Some people eat, sleep and chew gum, I do genealogy and write...

Wednesday, September 4, 2013

Libraries, repositories and archives -- What's the difference


A recent comment about the Digital Public Library of America (DPLA) started me thinking and if you read this blog from time to time, you know that that always results in more writing. As genealogists we are intimately involved in dealing with institutions and people who have documents of some type that we hope will give us information about our ancestors. In the simplest sense, you might be seeking to research a single photograph or letter held by an older relative. At the other end of the spectrum, you might be researching in a vast national archive with millions of documents. Both types of research have their particular challenges. But at a basic level they require the same research actions, it is only the nature of the entity storing the information in some form that changes.

Research is a basic activity in many professions and pursuits. It is a learned skill and some people excel in doing research and others are decidedly allergic to it and would not do research even if they were paid. In the practice of law, if an attorney doesn't enjoy doing research, it is common to hire research assistants. There are a lot of people out there in this world who make their living doing research. In my youth (yes, I was once a youth), we used to be assigned research papers. These were, by the nature of the students, very rudimentary, but the process was the same. In genealogy, we have a very well defined research cycle that illustrates the methodology of doing research. See this link to the Principles of Family History Research.

One of the main steps in the research cycle is to obtain and search the records we know should exist. See A Guide to Research. No matter how you sugar coat this process, it turns out to be work. It is something that you have to make an effort to accomplish. Having a huge number of records online has merely changed the method of obtaining records, the process of searching the records remains the same as it always has been. In fact, the addition of computers and the Internet to the process of research has merely added one more set of skills that have to be learned. We commonly say how much easier it is today to find the records we need, but what we are really saying is that once we have learned to do research using a computer, we don't have to sit in libraries as much as we did previously. We also have access to a huge number of libraries that we would never previously have visited.

Once we have exhausted our own pile of records and those of our family members, where do we go for information? We go to the places where others, either because of interest or duty, have piled up more records. As genealogists we refer to all these places collectively as record repositories. That is, places where the stuff is stored. So what is an archive and what is a library? Is there really a distinction? I must admit that there are some libraries that act as repositories. For example, in the United States, we have a Federal Depository Library Program administered by the U.S. Government Printing Office. Federal Government information is made available for free public use in depository libraries around the country in over 1,200 locations.

When you get right down to it, the distinction between a record repository or archive and library usually revolves around the usage policy. Libraries allow unlimited access to their materials for use in the library or even allow items to be borrowed or checked out. Archives are designed to preserve valuable records and may allow research with restrictions, but almost never allow the items to go out into general circulation. But these two terms overlap, so most libraries have a non-circulating section of valuable, original material they usually refer to as special collections. If you understand this concept, you immediately see the value of digitizing the archives.

The value and skill of any particular researcher increases with his or her ability to find things.
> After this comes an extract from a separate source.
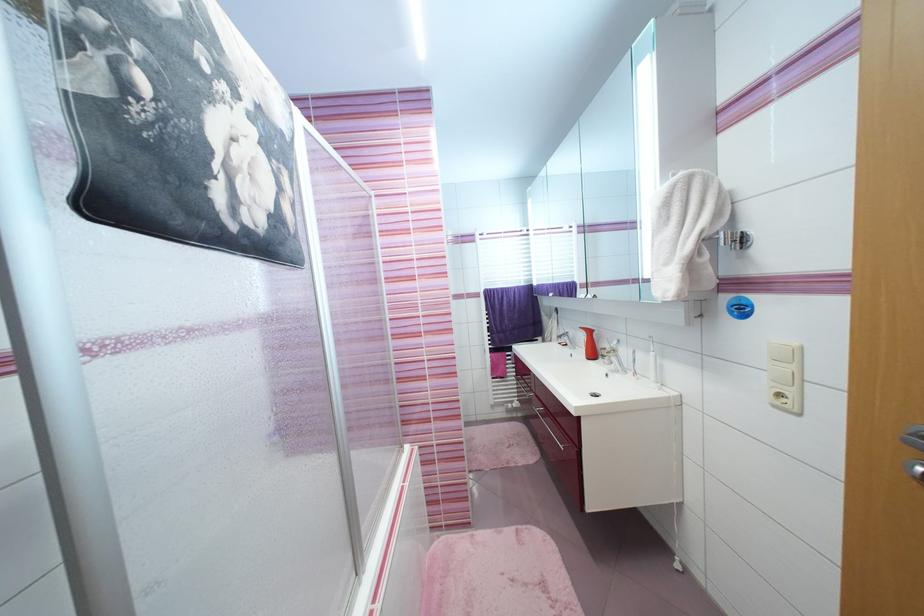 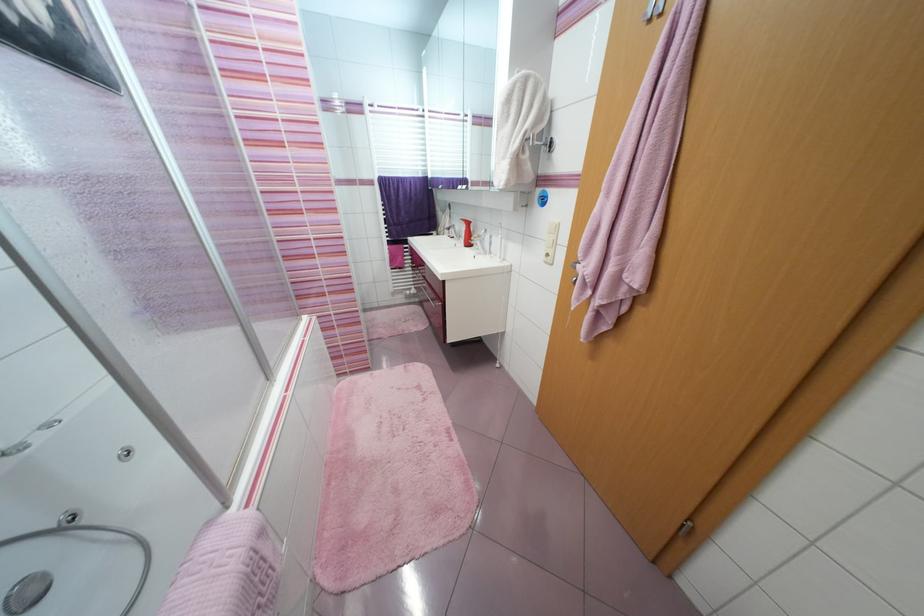 Locate, in the second image, the point that corresponds to (748,241) in the first image.

(555, 147) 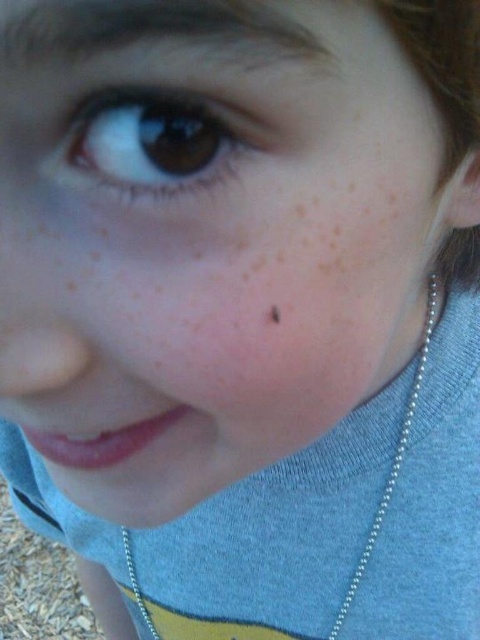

Years of experience give the researcher a huge memory of where things can be found. To a non-researcher, this ability appears to be magic. Just as any skilled craftsman seems to do things effortlessly, skilled researchers can call upon skills acquired through years of practice to find things others may not be aware exist. In this sense, researchers live in libraries, archives and repositories. Researching is truly a skill you can only obtain through constant and careful practice.

There is one more level of distinction; that is the level of organization of the repository. Dumping records in the basement or attic may create a repository, but it does not create either a library or an archive. Both of these entities imply organization and cataloging. So the pile of documents in my house might be considered a repository, but it is hardly and archive until I organize and catalog everything.